Toyota to Make More Camry Sedans in Kentucky
Via Bloomberg
Toyota Motor Corp. will crank up production of the Camry sedan, the top-selling U.S. car the last dozen years, at its Kentucky plant after it stops farming out some manufacturing to Fuji Heavy Industries Ltd.
Toyota will move Camry production of about 100,000 units to Kentucky in the second half of 2016, it said today. The move will free up more capacity in Indiana for Tokyo-based Fuji Heavy, whose Subaru brand is on pace for a sixth consecutive annual sales record.
Making up for the lost Subaru capacity keeps Toyota in position to defend the model’s lead over Honda Motor Co.’s Accord, Nissan Motor Co.’s Altima and Ford Motor Co.’s Fusion. To fend off mounting competition, the world’s largest automaker is making styling changes midway through Camry’s typical five-year design cycle by introducing a restyled version with more contoured body panels and sportier handling.
“Every time I speak with Toyota people regarding Camry sales or Camry incentives, they always say ‘Camry is different; Camry is special,’” Kei Nihonyanagi, a Tokyo-based equity analyst for Bank of America Corp.’s Merrill Lynch, said by telephone. “Securing the No. 1 position in the U.S. is very important to Toyota.”
Camry’s U.S. deliveries have slipped 0.2 percent through the first four months of this year after rising 0.9 percent in 2013, when the car lost market share in the mid-size sedan segment to Accord, Altima and Fusion.
Subaru SUVs
Fuji Heavy, which counts Toyota as its largest shareholder, plans to enhance its product lineup with a focus on sport utility vehicles. Chief Executive Officer Yasuyuki Yoshinaga said today the company plans to introduce a new SUV that will be exclusive to the North American market and may build the model at its plant in Lafayette, Indiana, after Camry production there ceases.

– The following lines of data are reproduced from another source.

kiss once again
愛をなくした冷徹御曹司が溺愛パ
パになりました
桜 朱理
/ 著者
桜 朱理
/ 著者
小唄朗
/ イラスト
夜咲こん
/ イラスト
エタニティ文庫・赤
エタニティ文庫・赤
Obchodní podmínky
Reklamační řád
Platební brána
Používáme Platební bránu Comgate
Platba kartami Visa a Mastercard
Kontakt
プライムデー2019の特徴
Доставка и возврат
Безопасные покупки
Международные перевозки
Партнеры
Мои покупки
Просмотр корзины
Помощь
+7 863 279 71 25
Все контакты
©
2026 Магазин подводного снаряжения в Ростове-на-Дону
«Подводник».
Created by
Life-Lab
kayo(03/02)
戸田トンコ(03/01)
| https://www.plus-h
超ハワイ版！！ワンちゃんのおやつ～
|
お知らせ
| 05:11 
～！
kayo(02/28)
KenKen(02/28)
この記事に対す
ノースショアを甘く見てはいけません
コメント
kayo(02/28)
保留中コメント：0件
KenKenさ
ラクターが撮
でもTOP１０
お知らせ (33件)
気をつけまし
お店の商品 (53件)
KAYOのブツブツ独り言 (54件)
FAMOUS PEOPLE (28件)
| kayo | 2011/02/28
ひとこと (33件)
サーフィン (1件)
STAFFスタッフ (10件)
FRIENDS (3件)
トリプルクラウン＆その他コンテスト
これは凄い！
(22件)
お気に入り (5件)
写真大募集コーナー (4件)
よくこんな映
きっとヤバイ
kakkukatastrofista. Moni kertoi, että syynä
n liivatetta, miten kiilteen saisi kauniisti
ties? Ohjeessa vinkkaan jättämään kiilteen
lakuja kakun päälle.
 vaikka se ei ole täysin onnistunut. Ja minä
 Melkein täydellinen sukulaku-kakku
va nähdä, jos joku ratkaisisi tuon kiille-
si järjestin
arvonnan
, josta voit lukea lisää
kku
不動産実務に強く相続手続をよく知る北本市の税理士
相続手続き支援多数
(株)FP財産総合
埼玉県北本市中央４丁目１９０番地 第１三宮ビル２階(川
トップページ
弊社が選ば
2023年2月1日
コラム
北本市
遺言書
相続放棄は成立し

Even after Fuji Heavy’s production of Camry for Toyota ends, the two companies plan to continue work on clean energy technologies including plug-in hybrids and electric vehicles during the mid-term, Yoshinaga told reporters today. Fuji Heavy also produced the Subaru BRZ and Toyota 86 sports cars that the two jointly developed in Japan.
The maker of Subaru Outback wagons and Forester SUVs separately today forecast net income will increase 4.1 percent to 215 billion yen ($2.1 billion) in the year ending March 31, missing the 239.3 billion yen average of 19 analyst estimates compiled by Bloomberg.
Sales Streak
Rising demand for Subaru’s top-selling Forester and the XV Crosstrek SUV paced a 22 percent surge in deliveries this year through April. Sales for the Subaru brand has notched 29 consecutive months of year-over-year sales gains.
With its market share on the rise, Fuji Heavy plans to boost U.S. capacity by 29 percent to 400,000 vehicles by the end of 2020.
The company aims to raise annual sales to more than 1.1 million vehicles by March 2021, with North America as its “top-priority market,” according to a mid-term strategy plan released today.